The objective of your IT security measures is to guarantee the
- integrity;
- availability and
- confidentiality of data
in the best possible way.
The IT Security team of the University of Vienna is available to answer questions about data security via security.zid@univie.ac.at.
Fundamentals and principles
You have to adhere to the following key fundamentals and principles of data security when using Microsoft Azure:
- Least privilege principle: Permissions are granted in accordance with the least privilege principle. This means that administrators and users are granted only those permissions that are necessary for their activities. Make sure to immediately revoke permissions that are no longer needed, for example, when employees leave the University or when their tasks change.
- Password security: You have to comply with the password policy of the ZID. Passwords used for administrative tasks should be as long as possible and randomly generated. In this context, a randomly generated password based on at least 62 characters (a-z, A-Z, 0-9) and with a minimum length of 16 characters is considered sufficiently secure. The ZID recommends using a password manager such as KeePass, which stores passwords and randomly generates secure passwords. You must create and use a separate password for each service you use.

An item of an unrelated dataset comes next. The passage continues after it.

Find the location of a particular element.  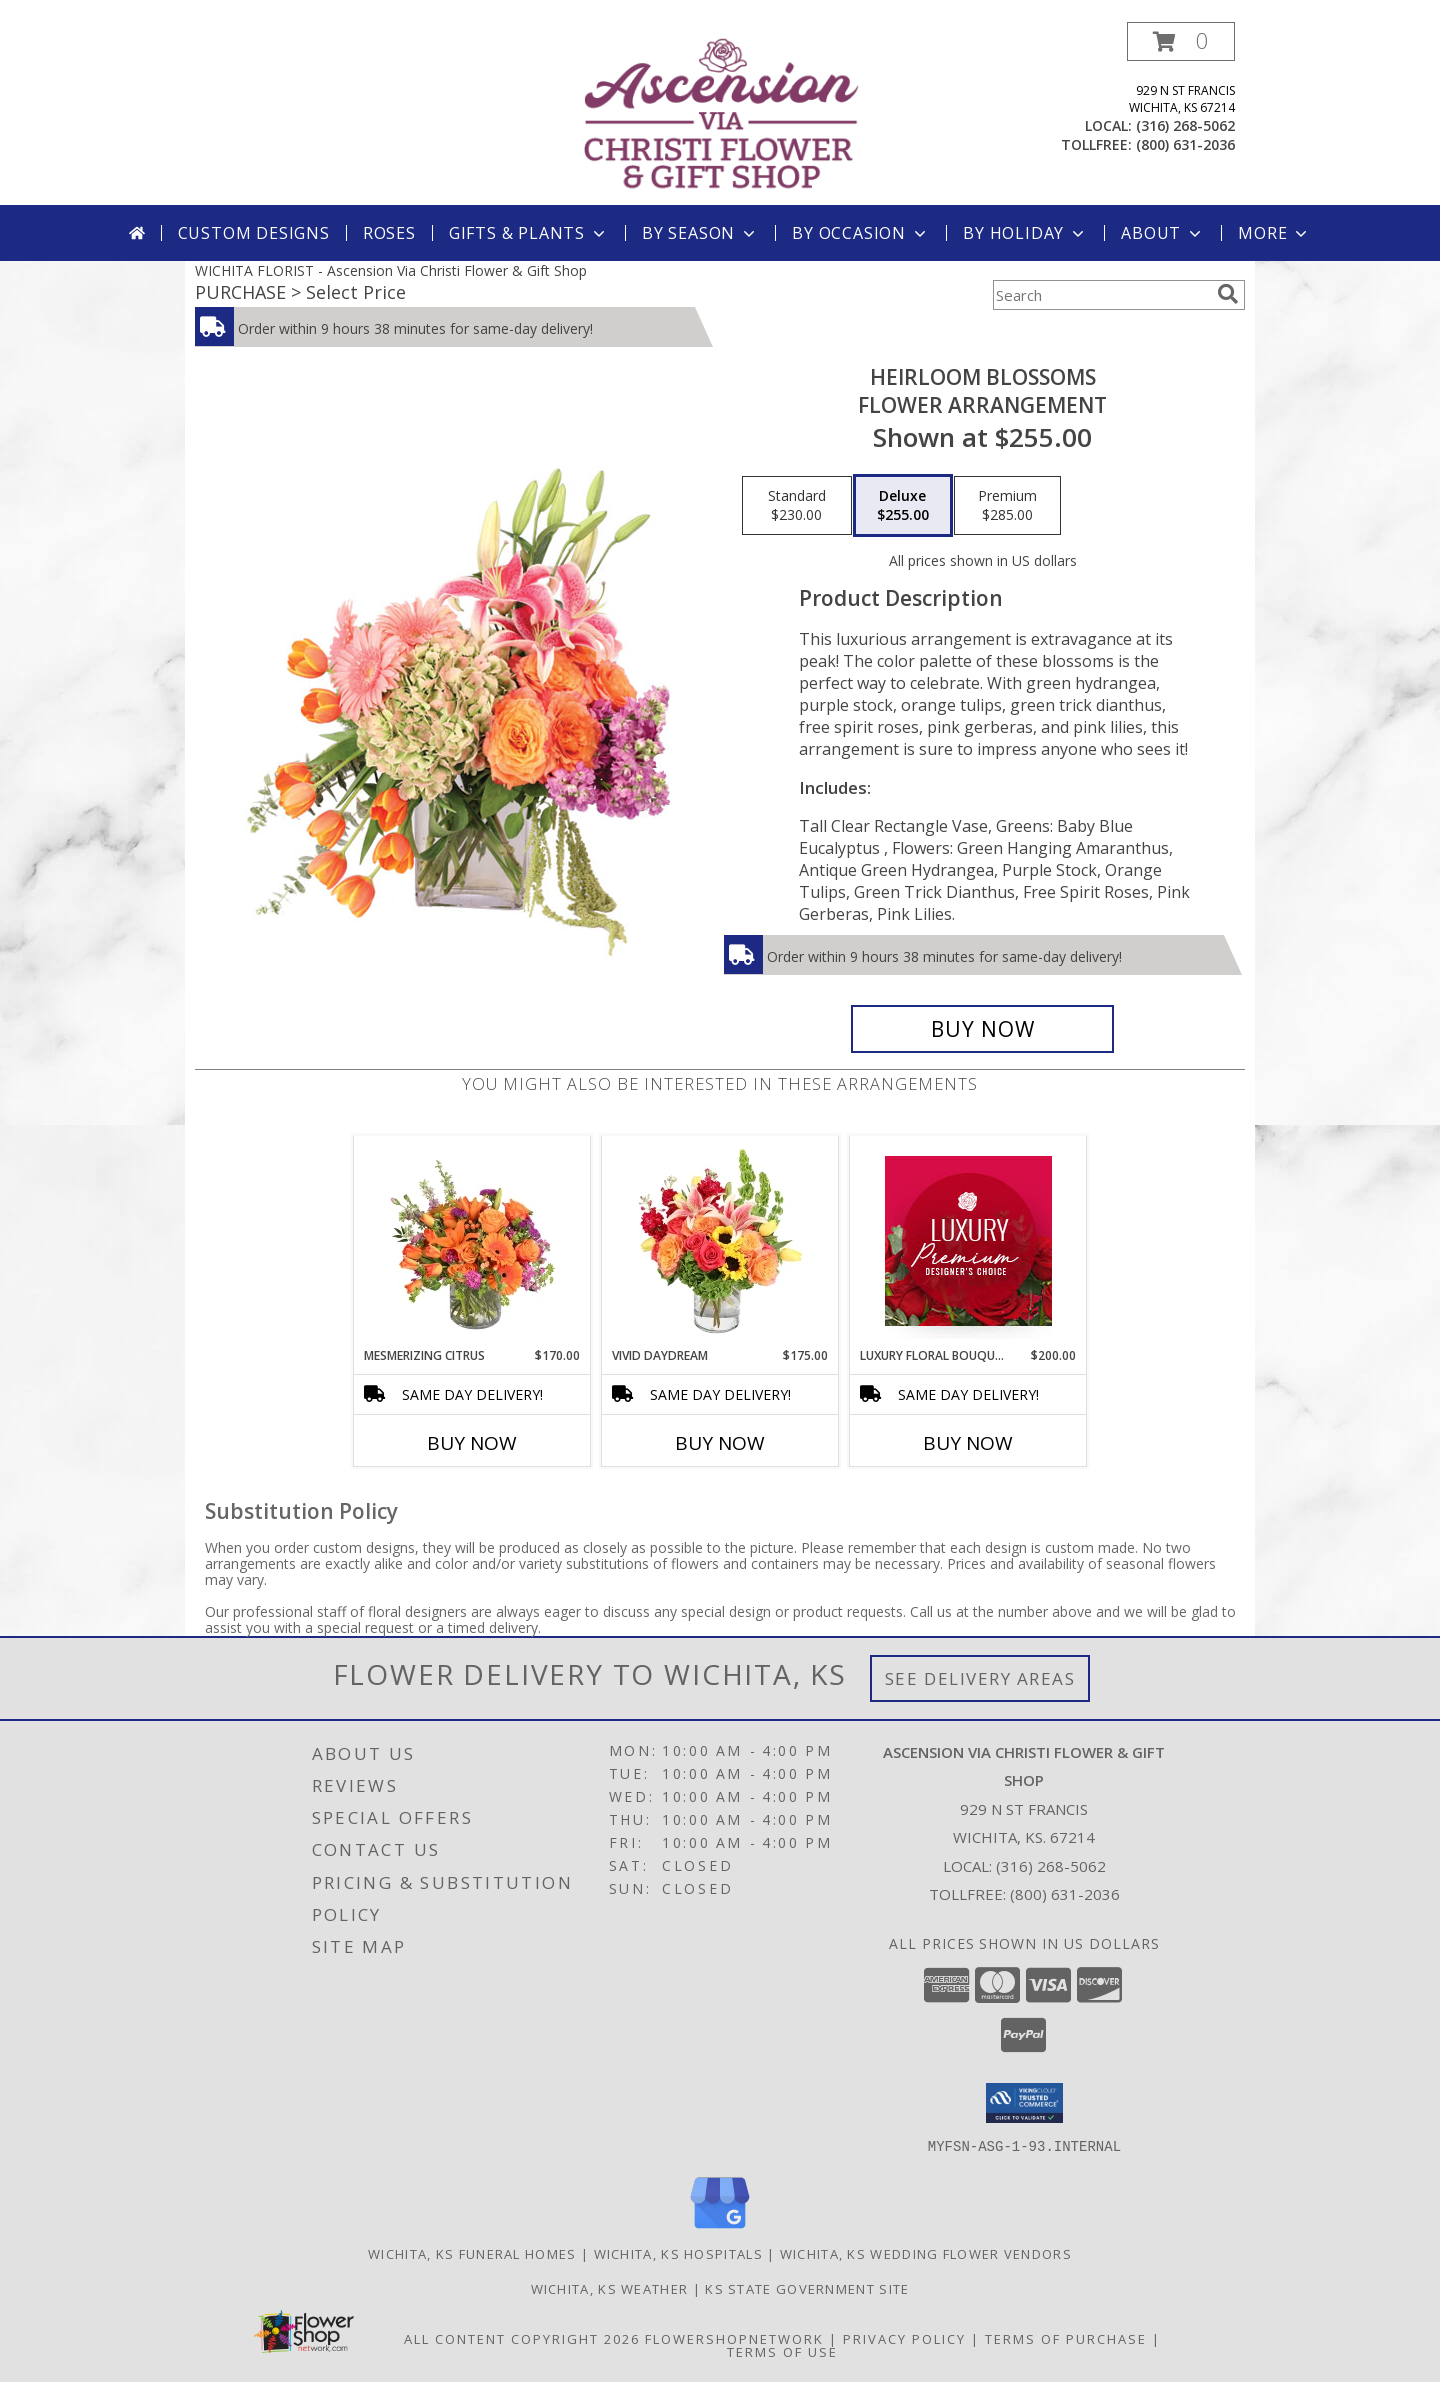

- Network security: Make sure that all your resources (such as servers, databases) that you need are protected by firewalls which filter the network traffic (especially incoming traffic and, if possible, also outgoing traffic). Azure Network Security Groups must be configured in accordance with the least privilege principle. Please note that the firewall of the University of Vienna (including the intrusive prevention system) does not filter the network traffic of your Azure resources.
- Patch management: You are responsible for the patch management of the resources you use. Make sure that security updates are completed in due time. Furthermore, the ZID recommends subscribing to the mailing lists of CERT.at. They provide immediate information about important security gaps that could also affect your cloud resources (servers, databases, etc.).
- Encryption: Store and transfer data (connection data and data at rest) in an encrypted way, whenever technically possible. The data should be encrypted on the client side (client-side administration of the keys). Alternatively, you can also use the encryption mechanisms available in Azure (administration of the keys by Microsoft). However, due to the functional principles of many Azure services, especially of software-as-a-service services, encrypting the data is often not possible. In these cases, please take particular care which data you upload to the cloud.
- Know-how: Obtain information about best practices regarding the configuration of your cloud resources, such as from the recommendations of the ZID on the use of cloud storage services or the security recommendations of Microsoft.
Security incidents
If you use Azure and suspect that a security incident occurred, please contact the IT Security team via security.zid@univie.ac.at.
In case of IT security incidents, the ZID immediately takes measures (such as immediate deactivation) if necessary and may prohibit the use of the resource if it was used or configured in a negligent way. Please note: Security incidents due to the misuse of Azure resources can result in enormous costs incurred to your cost centre.